Action item ▸
Exact reproductions of all the entries, please, and no pictures.

Records provided ▸
#####

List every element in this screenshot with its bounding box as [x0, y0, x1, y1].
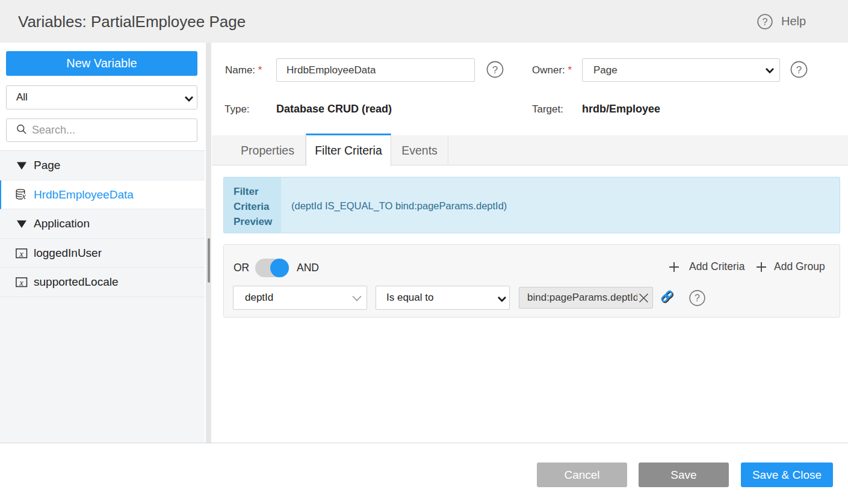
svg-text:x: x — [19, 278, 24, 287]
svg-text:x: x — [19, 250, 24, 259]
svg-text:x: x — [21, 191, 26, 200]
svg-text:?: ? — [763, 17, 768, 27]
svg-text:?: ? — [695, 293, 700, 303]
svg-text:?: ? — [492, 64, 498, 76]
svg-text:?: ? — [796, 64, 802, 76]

#####

Written response ▸
List every element in this screenshot with its bounding box as [x0, y0, x1, y1].
svg-text:x: x — [19, 278, 24, 287]
svg-text:x: x — [19, 250, 24, 259]
svg-text:x: x — [21, 191, 26, 200]
svg-text:?: ? — [763, 17, 768, 27]
svg-text:?: ? — [695, 293, 700, 303]
svg-text:?: ? — [492, 64, 498, 76]
svg-text:?: ? — [796, 64, 802, 76]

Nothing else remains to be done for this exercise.